- _What the task requires_
The result should be a faithful copy of every entry below, with the pictures left out.

[Page images and extracted text]
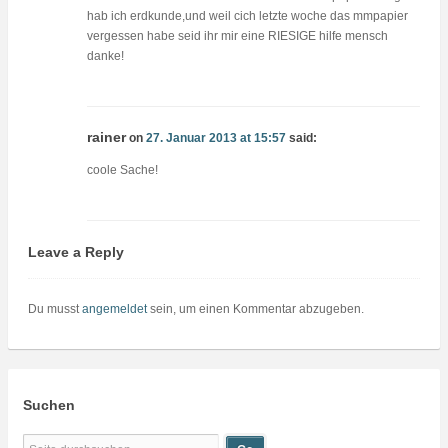
hab ich erdkunde,und weil cich letzte woche das mmpapier
vergessen habe seid ihr mir eine RIESIGE hilfe mensch
danke!
rainer
on
27. Januar 2013 at 15:57
said:
coole Sache!
Leave a Reply
Du musst
angemeldet
sein, um einen Kommentar abzugeben.
Suchen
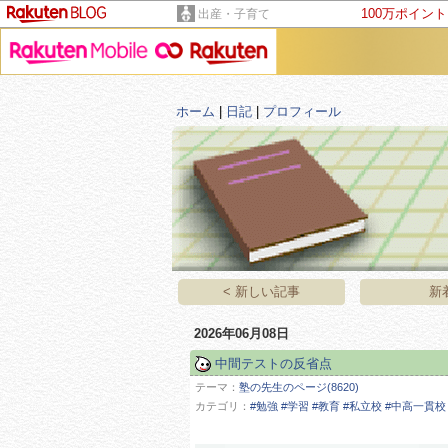
100万ポイン
出産・子育て
ホーム
|
日記
|
プロフィール
< 新しい記事
新
2026年06月08日
中間テストの反省点
テーマ：
塾の先生のページ(8620)
カテゴリ：
#勉強 #学習 #教育 #私立校 #中高一貫校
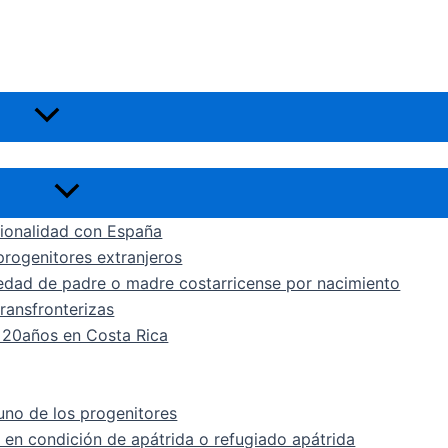
Alternar
menú
Alternar
menú
cionalidad con España
rogenitores extranjeros
edad de padre o madre costarricense por nacimiento
ransfronterizas
a 20años en Costa Rica
uno de los progenitores
 en condición de apátrida o refugiado apátrida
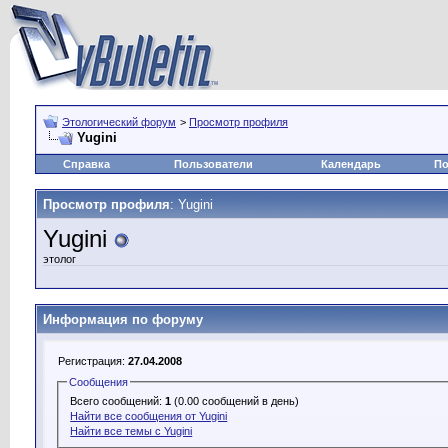
Этологический форум
>
Просмотр профиля
Yugini
Справка
Пользователи
Календарь
По
Просмотр профиля
: Yugini
Yugini
этолог
Информация по форуму
Регистрация:
27.04.2008
Сообщения
Всего сообщений:
1
(0.00 сообщений в день)
Найти все сообщения от Yugini
Найти все темы с Yugini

- _Written response_
hab ich erdkunde,und weil cich letzte woche das mmpapier
vergessen habe seid ihr mir eine RIESIGE hilfe mensch
danke!
rainer
on
27. Januar 2013 at 15:57
said:
coole Sache!
Leave a Reply
Du musst
angemeldet
sein, um einen Kommentar abzugeben.
Suchen
100万ポイン
出産・子育て
ホーム
|
日記
|
プロフィール
< 新しい記事
新
2026年06月08日
中間テストの反省点
テーマ：
塾の先生のページ(8620)
カテゴリ：
#勉強 #学習 #教育 #私立校 #中高一貫校
Alternar
menú
Alternar
menú
cionalidad con España
rogenitores extranjeros
edad de padre o madre costarricense por nacimiento
ransfronterizas
a 20años en Costa Rica
uno de los progenitores
 en condición de apátrida o refugiado apátrida
Этологический форум
>
Просмотр профиля
Yugini
Справка
Пользователи
Календарь
По
Просмотр профиля
: Yugini
Yugini
этолог
Информация по форуму
Регистрация:
27.04.2008
Сообщения
Всего сообщений:
1
(0.00 сообщений в день)
Найти все сообщения от Yugini
Найти все темы с Yugini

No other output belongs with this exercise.